We've discussed it before. It was the IfNotNow of the 1940s and 1950s, holding an anti-Zionist position that it pretended was Jewish. The ACJ pretended to be loyal to "classical Reform Judaism," and insisted that Jews were a religion but not a people and that to be Zionist was to be anti-American. In 1957 the Union for Reform Judaism emphatically rejected the ACJ as having nothing to do with the Reform stance towards Zionism.
Because it had the name "Judaism" in its name, the media loved to quote it even though it represented only a fringe of a fringe of American Jewry. Just like "Jewish Voice for Peace" today, the early head of ACJ - Elmer Berger - managed to grab headlines and make it appear that ACJ was a major player in American Judaism.

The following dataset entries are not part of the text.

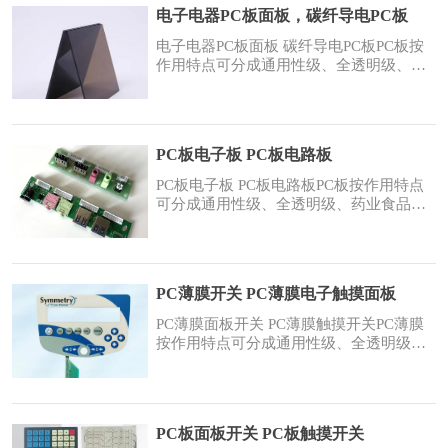
重量过重，塑形工艺复杂，起初，科学家
电子电器PC板面板，碳纤导电PC板
们研究塑料能否导电是想要减轻导电材质
重量过重这一问题，现在的导电塑料已经
电子电器PC板面板 碳纤导电PC板PC板按
非常成熟，因为
作用特点可分成通用性级、全透明级、药
业食品级不锈钢、阻燃性、耐高温、耐
侯、润化、玻纤提高、碳纤维材料提高、
无机化合物添充、磁屏蔽材料、防静电
等，及其复合型级。各种类又可按环氧树
PC板电子板 PC板电路板
脂溶体指数值或混配改性材料防腐剂成份
不一样，细分化为大量的实际型号。下面
PC板电子板 PC板电路板PC板按作用特点
介绍一下PC板在电子
可分成通用性级、全透明级、药业食品级
不锈钢、阻燃性、耐高温、耐侯、润化、
玻纤提高、碳纤维材料提高、无机化合物
添充、磁屏蔽材料、防静电等，及其复合
型级。各种类又可按环氧树脂溶体指数值
PC薄膜开关 PC薄膜电子触摸面板
或混配改性材料防腐剂成份不一样，细分
化为大量的实际型号。下面介绍一下PC板
PC薄膜面板开关 PC薄膜触摸开关PC薄膜
在电子电器及实
按作用特点可分成通用性级、全透明级、
药业食品级不锈钢、阻燃性、耐高温、耐
侯、润化、玻纤提高、碳纤维材料提高、
无机化合物添充、磁屏蔽材料、防静电
等，及其复合型级。各种类又可按环氧树
PC板面板开关 PC板触摸开关
脂溶体指数值或混配改性材料防腐剂成份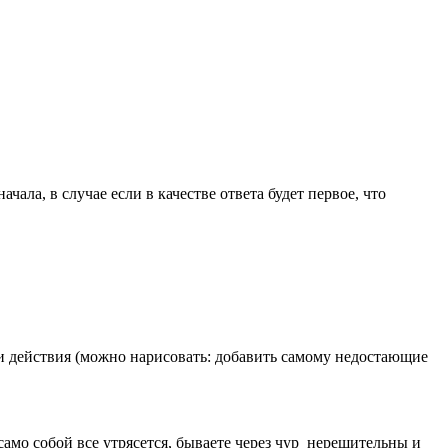
ала, в случае если в качестве ответа будет первое, что
ши действия (можно нарисовать: добавить самому недостающие
само собой все утрясется, бываете через чур нерешительны и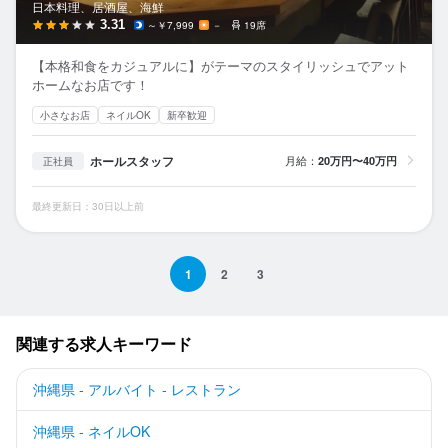
日本料理、居酒屋、海鮮
3.31
～￥7,999
－
19席
【本格和食をカジュアルに】がテーマのスタイリッシュでアット
ホームなお店です！
小さなお店
ネイルOK
新卒歓迎
ホールスタッフ
月給：
20万円〜40万円
正社員
最終更新日：30日以上前
1
2
3
関連する求人キーワード
沖縄県 - アルバイト - レストラン
沖縄県 - ネイルOK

So whatever happened to the ACJ?
It is still around, and even more irrelevant.
It has a website, and apparently it still has some assets, but not much income.
The website shows that there is a quarterly journal, "Issues of the American Council of Judaism." Nearly every article for the past twelve years is written by the same person, Allan C. Brownfeld.
Brownfeld, in a good As-A-Jew tradition, also writes for anti-Israel outlets like Mondoweiss and the Washington Report for Middle East Affairs.
If you want to know what JVP and IfNotNow will look like in ten years, look at the American Council of Judaism.